Le regole di ingaggio della pubblica sicurezza, tra paura e buon senso

Molti agenti di polizia e dell’Arma, nella cronaca degli ultimi mesi, sono stati aggrediti o uccisi nello svolgimento del loro dovere: Trieste, Cecina, Roma. Un fenomeno che sembra diventare sempre più imponente e non solo per la tendenza bulimica (come dicevamo tempo fa) dell’informazione.

Non si intende qui parlare della morte dei due agenti a Trieste – uccisi da uno squilibrato – perché fatti troppo freschi e in fase di accertamento, né della qualità della dotazione (ci ricordiamo in molti della durata dei nuovi distintivi, freschi d’acquisto) o della loro preparazione. Il punto è che dobbiamo interrogarci sulle condizioni in cui gli agenti si trovano a dover lavorare sul territorio.

Rimane poi, sullo sfondo, la diffidenza di buona parte della cittadinanza per le forze dell’ordine che, per i fautori di un diverso ordine politico ed economico, sono (ed è una verità incontestabile) i guardiani dello status quo e, quindi, secondo loro della diffusa ingiustizia sociale. Di fatto, però, sono una necessità anche per loro, ovvero quando i bravi migranti e i bravi centri sociali si rivelano più che incompatibili su un determinato territorio. A tutto questo si aggiunge pure la diffidenza storica vissuta in alcune zone d’Italia da molte famiglie, per le quali lo Stato rimane orco e non garante dei diritti.

Tuttavia, ci sono alcune evidenze che non possono essere poste in discussione. Chi fa il poliziotto, o il carabiniere, lo fa per spirito di servizio, ed è un ragazzo esattamente come tutti gli altri. Con una differenza fondamentale, però: deve (deve, non può) agire in un contesto regolamentare che gli impedisce di svolgere il suo lavoro in condizioni di serenità e sicurezza.

Siamo spettatori di una lunga serie di agenti feriti, uccisi mentre i loro aggressori se ne vanno a spasso. Molto spesso, escono a piede libero mentre gli agenti non hanno ancora finito di scrivere il rapporto. Ed è così è per tutti, in verità: padri e madri di figli barbaramente uccisi, come dimostra la vicenda di Corigliano, rimangono mortificati nel vedere gli assassini in precoci e incomprensibili permessi premio.
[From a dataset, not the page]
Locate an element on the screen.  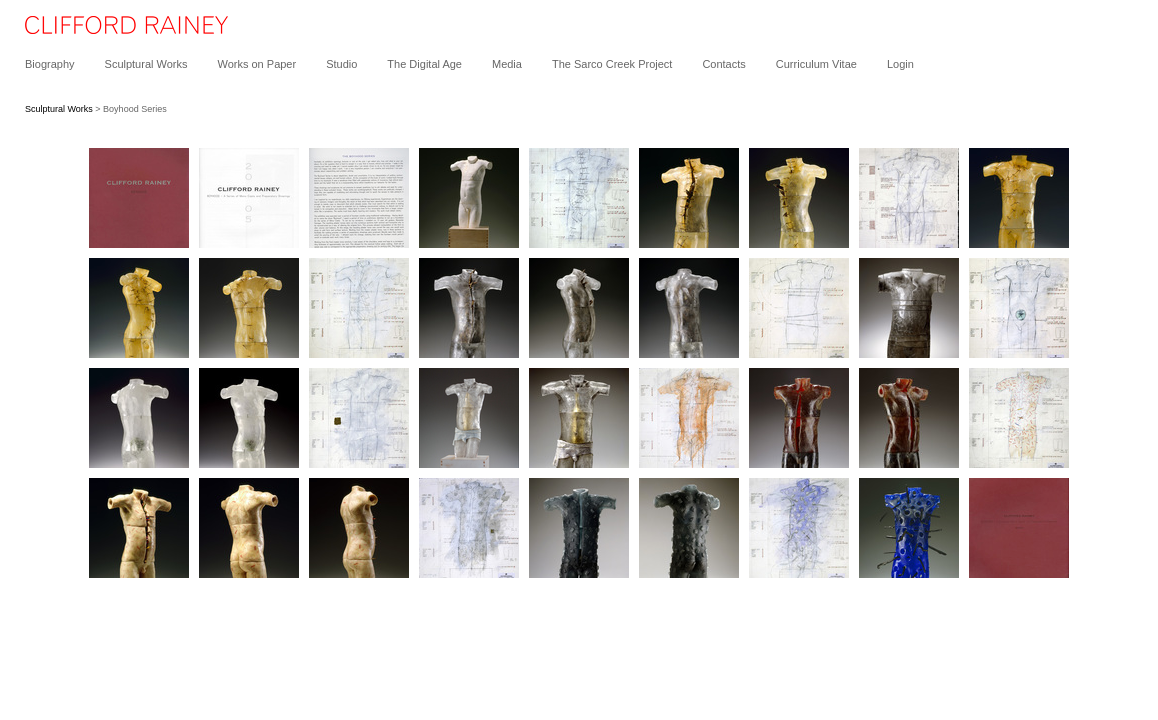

Siamo di fronte a una categoria che rimane schiacciata nella schizofrenia dell’opinione pubblica, che invoca la forca per il caso Cucchi e, allo stesso tempo, maggiore durezza contro i criminali. Tra una magistratura che vive in una realtà tutta sua: libera immediatamente un finlandese che molesta sessualmente una poliziotta e che poi si masturba davanti a lei mentre è ancora fresco di pubblicazione il codice rosso contro la violenza di genere, come se le donne poliziotte fossero figlie di un dio minore; di contro, perseguita fino alla cassazione poliziotti innocenti per la verità processuale, come nel caso Uva.

Fonte Sole24ore

E, infine, la questione migranti, percepita dai più (anche se la propaganda e l’effettiva incidenza del fenomeno sarebbe da razionalizzare) come fonte di pericolo. Le nazioni di origine – statistiche alla mano – da cui importiamo soggetti malavitosi sono Romania, Albania e, per droga e reati sessuali, anche Marocco, Tunisia e Nigeria. Anche qui, non si vede come le forze di pubblica sicurezza possano arginare un fenomeno che porta, come temibile conseguenza, un semplice – ed inutile – foglio di via, magari da collezionare. Non possono ovviamente sparare; ammanettarli – o mettere le fascette – potrebbe metterli nei guai: e in tutto questo può capitare che debbano affrontare invasati col machete.

Luciana Lamorgese

Ed ecco il perno della questione: le regole di ingaggio devono essere ricondotte al principio di realtà, senza ipocrisie che garantiscano solo l’impunità. Finito l’inutile ministero Salvini, il cui unico atto in questo senso è stato scroccare belle felpe, ci si aspetterebbe dal nuovo ministro Luciana Lamorgese che dicesse qualcosa, anche non di sinistra, ma di civiltà. Perché le forze dell’ordine, come la poliziotta molestata di Reggio Emilia, non si sentano figli di un dio minore ma orgogliosamente cittadini a pieno titolo.